Their relationship was strengthened by their complementary personalities, their mutual interest in helping others, and their shared commitment to their United Methodist faith.

He is spontaneous, she is organized; he is an EMT, she founded a branch of a non-profit that combats childhood malnutrition. Pressed to think of something annoying her fiancé does, Cole could only say that he sometimes calls too often.

“They’re well matched in that they’re both extremely giving people,” Lin said.

After sophomore year, Peace moved to Boston to complete an EMT training program at Northeastern University. Together, they have been active in the Boston church they attend and in the Harvard-Radcliffe Christian Fellowship.

Given the length of their relationship, their compatibility, and their purchase of an engagement ring last April, Cole said she was eager for Peace to formally propose.

“I told him that if he didn’t propose by Christmas, I was going to propose to him in an embarrassing public way,” she said.

Immediately after the wedding, the couple will move to Mali to work for Project Peanut Butter, a non-governmental organization that aims to treat malnutrition in African children.
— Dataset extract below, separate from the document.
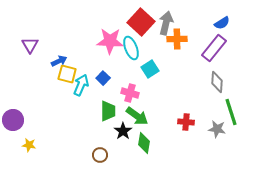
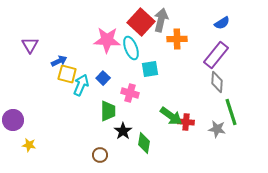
gray arrow: moved 5 px left, 3 px up
pink star: moved 3 px left, 1 px up
purple rectangle: moved 2 px right, 7 px down
cyan square: rotated 24 degrees clockwise
green arrow: moved 34 px right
Cole, an Organismic and Evolutionary Biology concentrator with a secondary in Global Health and Health Policy, has worked with the founder of Project Peanut Butter throughout college. She added she and her fiancé see the work as their “Christian mission commitment.”

Cole’s roommates said they admire the two’s commitment to one another and to their work.

“They hold service to others in such high regard that they’re willing to devote their lives to it,” Lin said.